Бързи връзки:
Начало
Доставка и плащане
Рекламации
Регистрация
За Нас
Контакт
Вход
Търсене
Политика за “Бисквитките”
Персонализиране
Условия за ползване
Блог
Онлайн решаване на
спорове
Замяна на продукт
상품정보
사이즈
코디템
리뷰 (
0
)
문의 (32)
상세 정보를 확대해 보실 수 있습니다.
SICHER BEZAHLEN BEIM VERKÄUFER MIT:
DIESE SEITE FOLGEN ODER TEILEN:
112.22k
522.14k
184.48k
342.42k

> _Work instruction_
Nothing should be omitted or altered. Retype the records exactly.

> _Reply_
Бързи връзки:
Начало
Доставка и плащане
Рекламации
Регистрация
За Нас
Контакт
Вход
Търсене
Политика за “Бисквитките”
Персонализиране
Условия за ползване
Блог
Онлайн решаване на
спорове
Замяна на продукт
상품정보
사이즈
코디템
리뷰 (
0
)
문의 (32)
상세 정보를 확대해 보실 수 있습니다.
SICHER BEZAHLEN BEIM VERKÄUFER MIT:
DIESE SEITE FOLGEN ODER TEILEN:
112.22k
522.14k
184.48k
342.42k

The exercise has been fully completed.